What does the future hold for Dubai Aerospace Enterprise in the wake of this month’s news that its leasing arm, DAE Capital, has cancelled all remaining airliner orders with Airbus?
On July 14, Boeing reported that DAE had scrapped an order for fifteen 737 narrowbodies, leaving it holding orders for 15 of the new 747-8 freighter and half a dozen 777s. Meanwhile, DAE is trying to renegotiate the terms of an $800 million bank loan that falls due for payment on July 23. Just two weeks earlier on June 29, DAE Capital CEO Robert Genise left the company, with minimal explanation and no clear indication as to whether or how he might be replaced.
DAE was formed in February 2006 on the foundation of a Dubai government-backed pledge of up to $15 billion in working capital. The lofty goal was to put Dubai well and truly on the global aerospace map, not just as a consumer of aerospace products but also as a hub for manufacturing and multifaceted services. Former Honeywell Aerospace boss Bob Johnson was appointed as CEO to lead a mission intended to result in the creation of 14 separate divisions and a 10-year plan to employ 30,000 people directly and support at least 5,000 more jobs indirectly in Dubai.
So what’s left of this dream? Not much, it would seem. Apart from DAE Capital, the group also includes DAE Engineering, which owns U.S.-based StandardAero, which does maintenance, repair and overhaul (MRO) of business aircraft, and a 30-percent stake in SR Technics, the Switzerland-based airliner MRO. Gone from the DAE organizational chart, according to the company website (www.dubaiaerospace.com), are DAE’s university subsidiary (which was to focus on flight training and aerospace education) and the airports division (aiming for an international role in airport management).
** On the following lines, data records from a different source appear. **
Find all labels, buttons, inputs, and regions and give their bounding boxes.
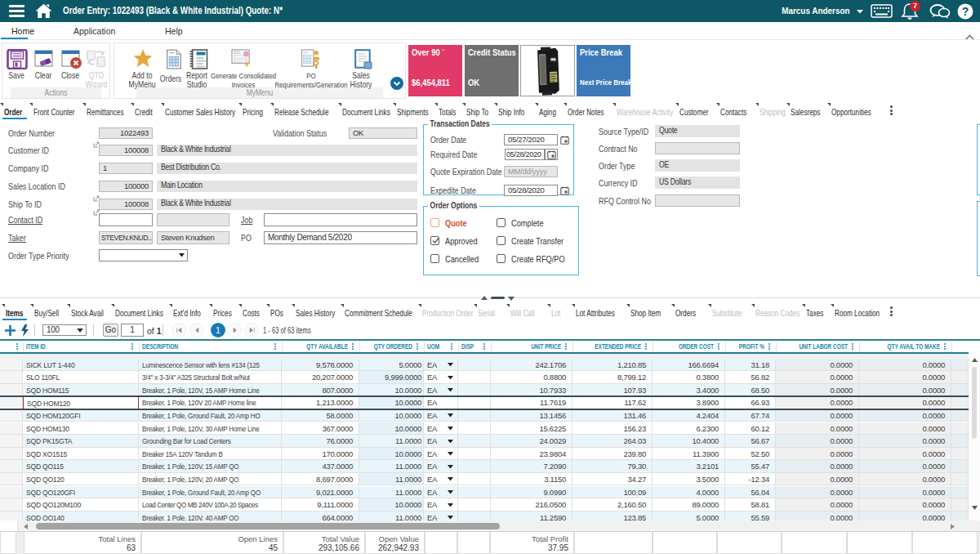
svg-text:?: ?	[962, 5, 969, 18]
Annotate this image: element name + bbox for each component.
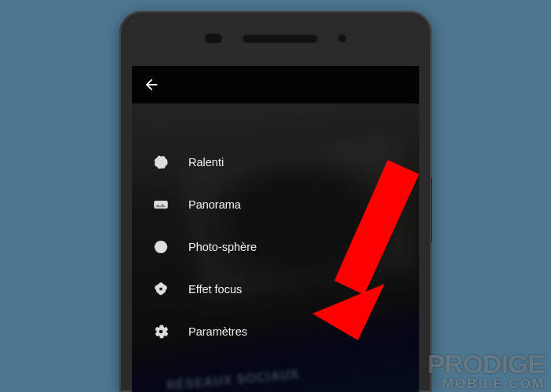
menu-item-photosphere[interactable]: Photo-sphère <box>132 226 419 268</box>
menu-item-panorama[interactable]: Panorama <box>132 183 419 226</box>
back-button[interactable] <box>143 76 160 93</box>
watermark-line1: PRODIGE <box>427 350 545 377</box>
watermark: PRODIGE MOBILE.COM <box>427 350 545 390</box>
camera-mode-menu: Ralenti Panorama Photo <box>132 141 419 353</box>
menu-item-label: Photo-sphère <box>188 241 257 253</box>
lens-blur-icon <box>152 281 170 298</box>
top-bar <box>132 66 419 103</box>
photosphere-icon <box>152 238 170 256</box>
earpiece-speaker <box>243 34 318 43</box>
slow-motion-icon <box>152 154 170 171</box>
sensor-dot <box>338 34 346 42</box>
menu-item-parametres[interactable]: Paramètres <box>132 310 419 353</box>
back-arrow-icon <box>143 76 160 93</box>
panorama-icon <box>152 196 170 213</box>
front-camera <box>205 34 222 43</box>
svg-point-3 <box>159 287 163 291</box>
menu-item-label: Effet focus <box>188 283 242 296</box>
menu-item-label: Ralenti <box>188 156 224 169</box>
phone-frame: RÉSEAUX SOCIAUX Ralenti <box>119 11 432 392</box>
menu-item-ralenti[interactable]: Ralenti <box>132 141 419 183</box>
menu-item-label: Panorama <box>188 198 241 211</box>
gear-icon <box>152 323 170 340</box>
menu-item-label: Paramètres <box>188 325 247 338</box>
phone-hardware-top <box>119 11 432 66</box>
menu-item-effet-focus[interactable]: Effet focus <box>132 268 419 310</box>
svg-point-4 <box>159 329 163 334</box>
power-button <box>431 177 432 243</box>
screen: RÉSEAUX SOCIAUX Ralenti <box>132 66 419 392</box>
watermark-line2: MOBILE.COM <box>427 377 545 390</box>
DAE Capital was always intended to be the group’s flagship company, and at one point its order backlog with Airbus and Boeing combined was valued at just less than $40 billion. The company also did a number of purchase and leaseback deals with airlines, including Emirates, Air New Zealand, Garuda and Turkish Airlines. However, the DAE website records only a handful of the aircraft actually being delivered to operators.
On May 23 this year, in the first DAE press release to be issued since Nov. 19, 2009, the company reported consolidated revenues of AED5.9 billion ($1.6 billion) and consolidated net income (excluding $4.8 million in non-recurring items) of AED142.6 million ($38.8 million). Actual consolidated net profits were just AED37.8 million ($10.3 million). It was the first time the group has ever published financial results, so it is hard to have any sense of whether this represents progress. Nor does the company indicate how many employees it has, but StandardAero employs approximately 3,700.
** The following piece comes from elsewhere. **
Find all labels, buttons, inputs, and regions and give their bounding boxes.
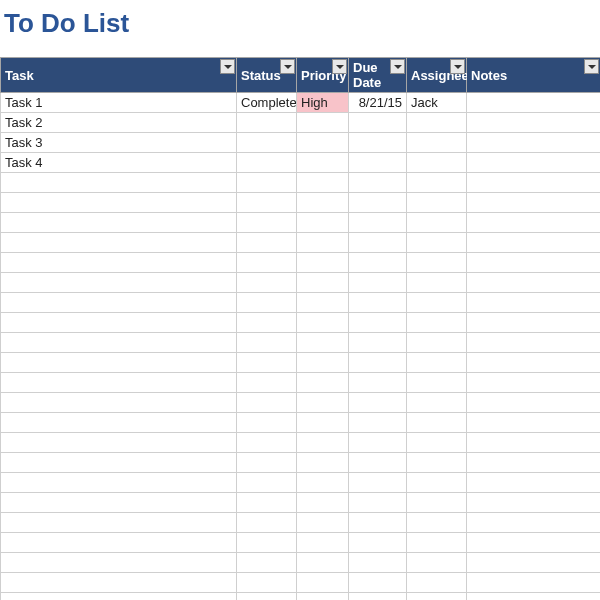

“From our base in Dubai, one of the world’s fastest growing cities, we intend to build a multibillion-dollar aerospace, manufacturing and services’ corporation that will help shape our industry of tomorrow,” said Johnson in July 2006, two years before he retired. “We aim to establish DAE as one of the most innovative and successful businesses in the global aerospace industry inside the next 10 years. That is a bold statement, but Dubai has a ‘can do’ attitude, setting out to break boundaries and deliver ground-breaking initiatives that have a track record of succeeding on a world stage.”
In late 2009, the global financial crisis caught up with Dubai’s “can do” attitude, reining in its ambitions, as it became all too apparent that all that glitters is not gold and that key parts of the emirate’s business plan just didn’t add up. It remains to be seen whether DAE’s business plan still adds up and the outside world has very little hard information from which to form a clear view of this.
Over the past couple of years, AIN writers and editors have found it very hard to get any response to questions put to DAE. Most recently, the company refused to comment on Airbus-confirmed reports that DAE Capital’s Airbus orders had been cancelled.
DAE managing director Khalifa Al Daboos, in a written statement, said, “DAE enjoys an excellent working relationship with Airbus and Boeing and engages in a continuous dialogue with each about the company’s current and future needs. DAE does not comment on the specific nature of its discussions.”
The company’s press office would not answer my more detailed questions and said that Al Daboos himself would not be available for further comment until at least the first week in August.
So what exactly does the future hold for DAE? Who knows?